Fazlun Khalid Shows How Environmentalism Is Intrinsic To Islam
By Meara Sharma
Religion Unplugged
February 20, 2021
A scholar and activist, Fazlun Khalid has for decades worked to both raise environmental consciousness among Muslims as well as demonstrate, more broadly, the inherently ecological nature of Islam, and the environmental worldview it espouses. In 1994, he founded the Islamic Foundation for Ecology and Environmental Sciences (IFEES), an organization that gathers and interprets Islamic texts that pertain to ecology and formulates educational and conservation projects based on such principles. He has overseen transformational initiatives in Tanzania, Saudi Arabia, Madagascar, Indonesia and elsewhere, and has lectured on Islamic environmentalism at places like the United Nations, Davos and the Vatican, work that has earned him numerous accolades. Nova Science deemed him “the single most active Islamic environmentalist alive today.”

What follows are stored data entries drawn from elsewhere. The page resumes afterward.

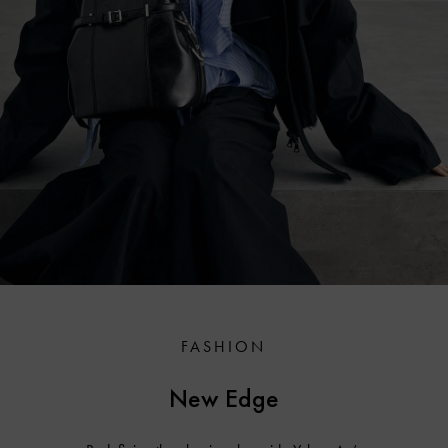
FASHION
New Edge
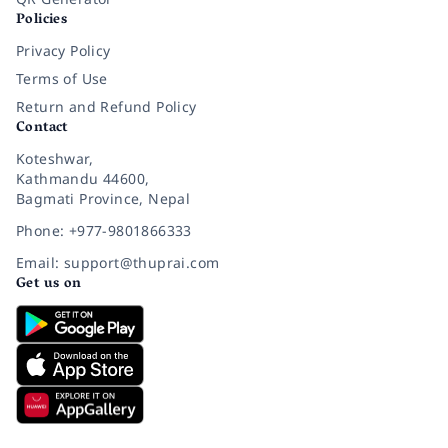
Policies
Privacy Policy
Terms of Use
Return and Refund Policy
Contact
Koteshwar,
Kathmandu 44600,
Bagmati Province, Nepal
Phone: +977-9801866333
Email: support@thuprai.com
Get us on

“The ethos of Islam is that it integrates belief with a code of conduct which pays heed to the essence of the natural world,” he writes in his book, Signs On the Earth: Islam, Modernity, and the Climate Crisis, published in 2019. Embedded throughout the Quran, he explains, are notions of conservation, balance, and a sense of responsibility toward the ecosystems we inhabit, even though the modern, secular notion of “environmentalism” doesn’t explicitly appear. “[Islam] proves a holistic approach to existence,” he writes. “It does not differentiate between the sacred and the secular, and neither does it place a distinction between the world of humankind and the world of nature.”